Logjam, like FREAK, degrades crypto suites, in this case TLS DH to 
512-bit "export grade" crypto. It's a bit more sophisticated than FREAK, 
but not much.

7th principle: Holes for "good guys" are holes for bad guys too.

8th principle: In code, nothing ever really goes away.

(big nod to Jerry Leichter)

More controversial, and quite possibly more damaging, is this:

"Threats from state-level adversaries.

Millions of HTTPS, SSH, and VPN servers all use the same prime numbers 
for Diffie-Hellman key exchange. Practitioners believed this was safe as 
long as new key exchange messages were generated for every connection.

However, the first step in the number field sieve — the most efficient 
algorithm for breaking a Diffie-Hellman connection — is dependent only 
on this prime. After this first step, an attacker can quickly break 
individual connections.


A close reading of published NSA leaks shows that the agency's attacks 
on VPNs are consistent with having achieved a break [of the single, most 
common 1024-bit prime]."

I wonder whether the "state level threat" of breaking common 1024-bit DH 
primes is the "major breakthrough" which NSA told Congress about a few 
years ago, for which they got all that lovely extra money.
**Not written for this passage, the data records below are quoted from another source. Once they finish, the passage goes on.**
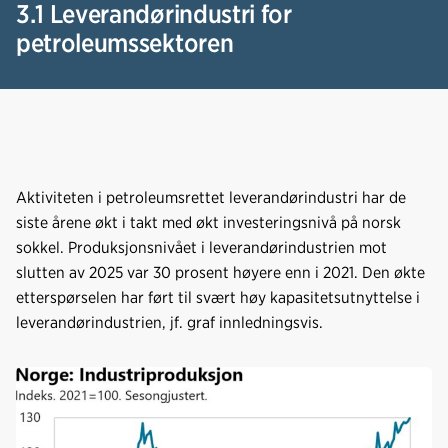
3.1 Leverandørindustri for
petroleumssektoren
Aktiviteten i petroleumsrettet leverandørindustri har de
siste årene økt i takt med økt investeringsnivå på norsk
sokkel. Produksjonsnivået i leverandørindustrien mot
slutten av 2025 var 30 prosent høyere enn i 2021. Den økte
etterspørselen har ført til svært høy kapasitetsutnyttelse i
leverandørindustrien, jf. graf innledningsvis.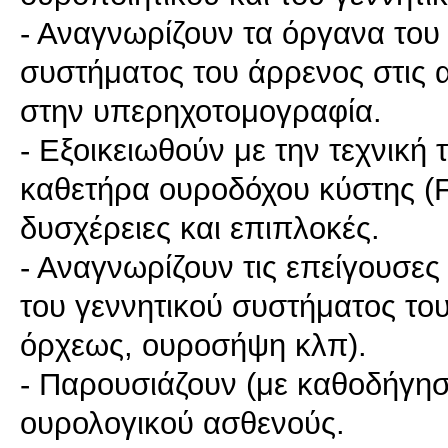
- Αναγνωρίζουν τα όργανα του 
συστήματος του άρρενος στις απ
στην υπερηχοτομογραφία.
- Εξοικειωθούν με την τεχνικ
καθετήρα ουροδόχου κύστης (Fo
δυσχέρειες και επιπλοκές.
- Αναγνωρίζουν τις επείγουσες
του γεννητικού συστήματος το
όρχεως, ουροσήψη κλπ).
- Παρουσιάζουν (με καθοδήγησ
ουρολογικού ασθενούς.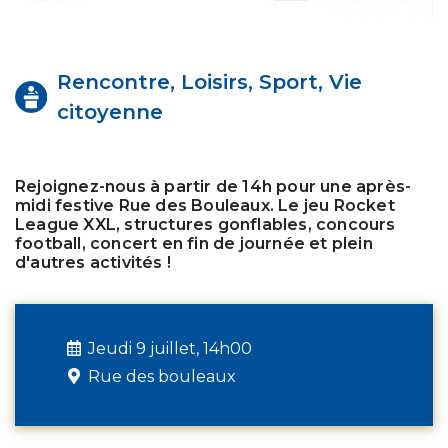
Rencontre, Loisirs, Sport, Vie
citoyenne
Rejoignez-nous à partir de 14h pour une après-
midi festive Rue des Bouleaux. Le jeu Rocket
League XXL, structures gonflables, concours
football, concert en fin de journée et plein
d'autres activités !
Jeudi 9 juillet, 14h00
Rue des bouleaux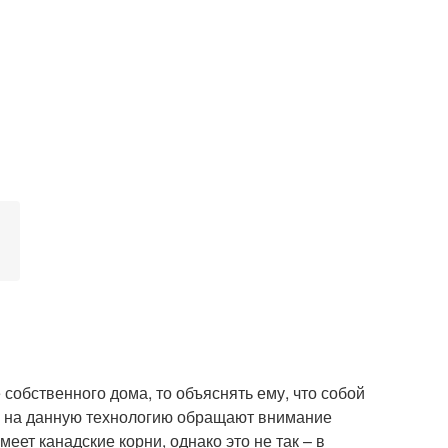
собственного дома, то объяснять ему, что собой
то на данную технологию обращают внимание
ет канадские корни, однако это не так – в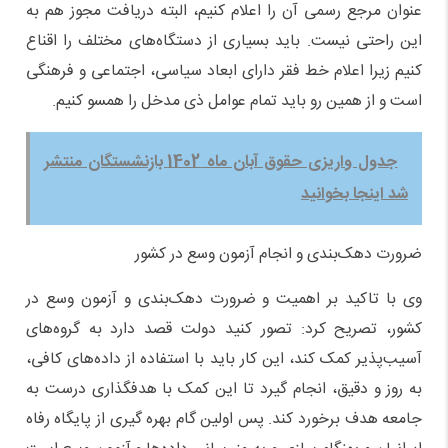
عنوان مرجع رسمی آن را اعلام کنیم، البته دریافت مجوز هم به
این راحتی نیست. باید بسیاری از دستگاه‌های مختلف را اقناع
کنیم زیرا اعلام خط فقر دارای ابعاد سیاسی، اجتماعی و فرهنگی
است و از همین رو باید تمام عوامل ذی مدخل را همسو کنیم.
جدول واریزی حقوق آبان ماه 1402 بازنشستگان منتشر
شد اینجا بخوانید
ضرورت دهک‌بندی و انجام آزمون وسع در کشور
وی با تاکید بر اهمیت و ضرورت دهک‌بندی و آزمون وسع در
کشور، تصریح کرد: تصور کنید دولت قصد دارد به گروه‌های
آسیب‌پذیر کمک کند، این کار باید با استفاده از داده‌های کافی،
به روز و دقیق، انجام گیرد تا این کمک با هدفگذاری درست به
جامعه هدف برخورد کند. پس اولین گام بهره گیری از پایگاه رفاه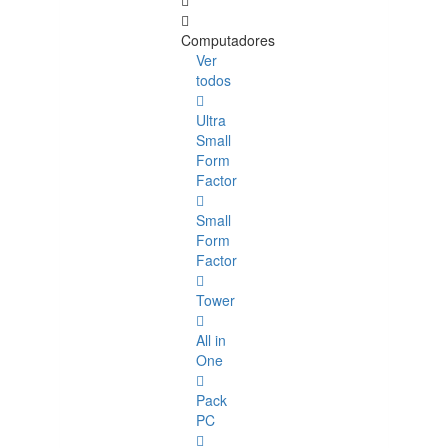
Computadores
Ver
todos
Ultra
Small
Form
Factor
Small
Form
Factor
Tower
All in
One
Pack
PC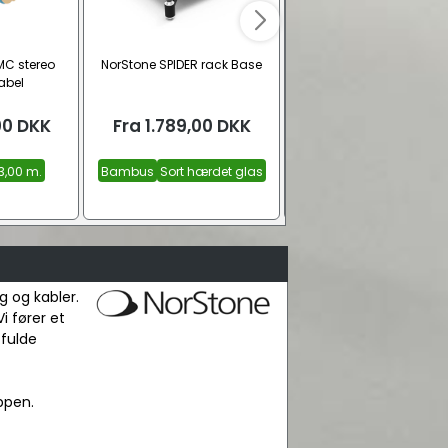
MC stereo
NorStone SPIDER rack Base
NorStone Vintage
kabel
højttalerstandere
00
DKK
Fra
1.789,00
DKK
1.495,00
DKK
3,00 m.
Bambus
Sort hærdet glas
Sort
g og kabler.
i fører et
 fulde
ppen.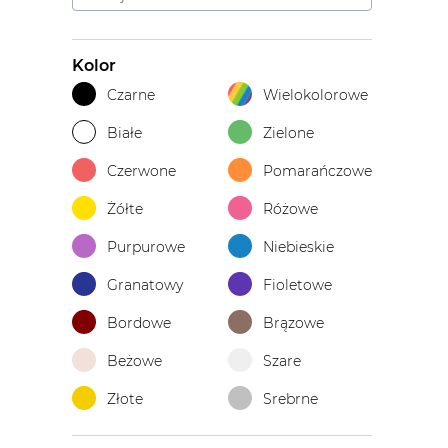
Kolor
Czarne
Wielokolorowe
Białe
Zielone
Czerwone
Pomarańczowe
Żółte
Różowe
Purpurowe
Niebieskie
Granatowy
Fioletowe
Bordowe
Brązowe
Beżowe
Szare
Złote
Srebrne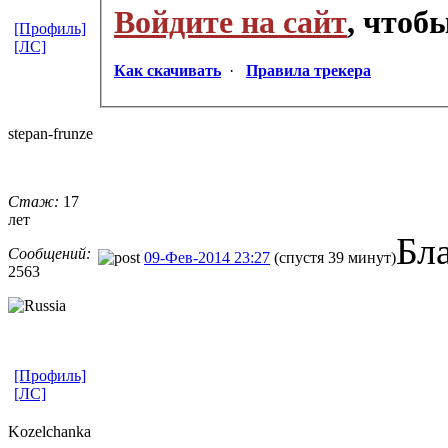
Войдите на сайт
, чтоб
[Профиль]
[ЛС]
Как скачивать
·
Правила трекера
stepan-frunz
​e
Стаж:
17
лет
Бл
Сообщений:
09-Фев-2014 23:27
(спустя 39 минут)
2563
[Профиль]
[ЛС]
Kozelchanka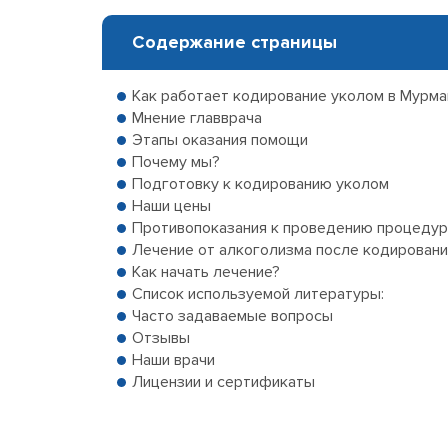
Содержание страницы
Как работает кодирование уколом в Мурма
Мнение главврача
Этапы оказания помощи
Почему мы?
Подготовку к кодированию уколом
Наши цены
Противопоказания к проведению процеду
Лечение от алкоголизма после кодировани
Как начать лечение?
Список используемой литературы:
Часто задаваемые вопросы
Отзывы
Наши врачи
Лицензии и сертификаты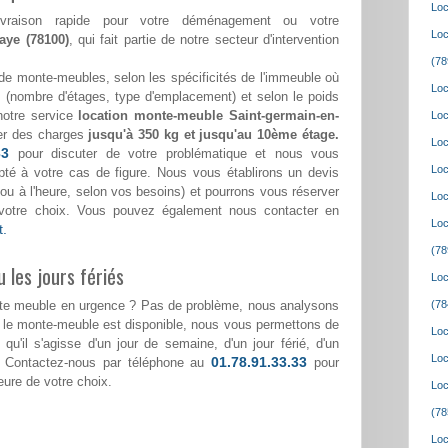
Loc
ivraison rapide pour votre déménagement ou votre
Loc
aye (78100)
, qui fait partie de notre secteur d'intervention
(78
de monte-meubles, selon les spécificités de l'immeuble où
Loc
(nombre d'étages, type d'emplacement) et selon le poids
notre service
location monte-meuble Saint-germain-en-
Loc
er des charges
jusqu'à 350 kg et jusqu'au 10ème étage.
Loc
33
pour discuter de votre problématique et nous vous
Loc
pté à votre cas de figure. Nous vous établirons un devis
ée ou à l'heure, selon vos besoins) et pourrons vous réserver
Loc
votre choix. Vous pouvez également nous contacter en
Loc
t.
(78
 les jours fériés
Loc
nte meuble en urgence ? Pas de problème, nous analysons
(78
i le monte-meuble est disponible, nous vous permettons de
Loc
, qu'il s'agisse d'un jour de semaine, d'un jour férié, d'un
Loc
01.78.91.33.33
 Contactez-nous par téléphone au
pour
heure de votre choix.
Loc
(78
Loc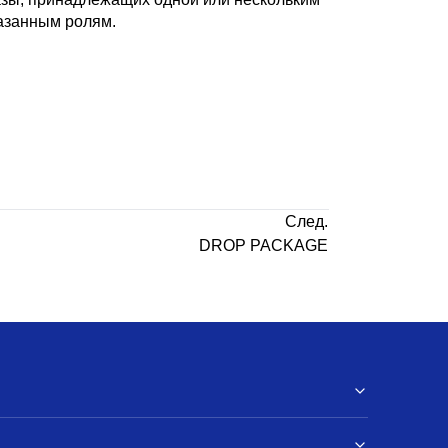
казанным ролям.
След.
DROP PACKAGE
If so, the people who in 2013 were supporting the idea of replacing 
2048-bit RSA with ubiquitous 1024-bit DH in order to provide FS look a 
bit silly ..

[ the major browsers supported 1024-bit DH but 2048-bit RSA, perhaps due 
to people mistakenly thinking that DH keys needed to be half the size of 
RSA keys - it might be interesting to see where that rumour came from.

To quote Peter Gutmann, posting here:

"It's a debate between two groups, the security practitioners, "we'd 
like a PFS solution as soon as we can, and given currently-deployed 
infrastructure DH-1024 seems to be the best bet", and the theoreticians, 
"only a theoretically perfect solution is acceptable, even if it takes 
us forever to get it"." ]

.. as the only people who could even partially break 2048-bit RSA were 
the major agencies (gimme the private keys sunshine, or go to jail), the 
same ones who could almost universally break 1024-bit DH, but without 
the hassle of warrants or anyone else knowing about it ..

By the way, this was just after Snowden, when Google and the like were 
moving to 2048-bit RSA, and other people were running around like 
headless chickens saying "we must do something".

NSA must have been laughing all the way to the bank.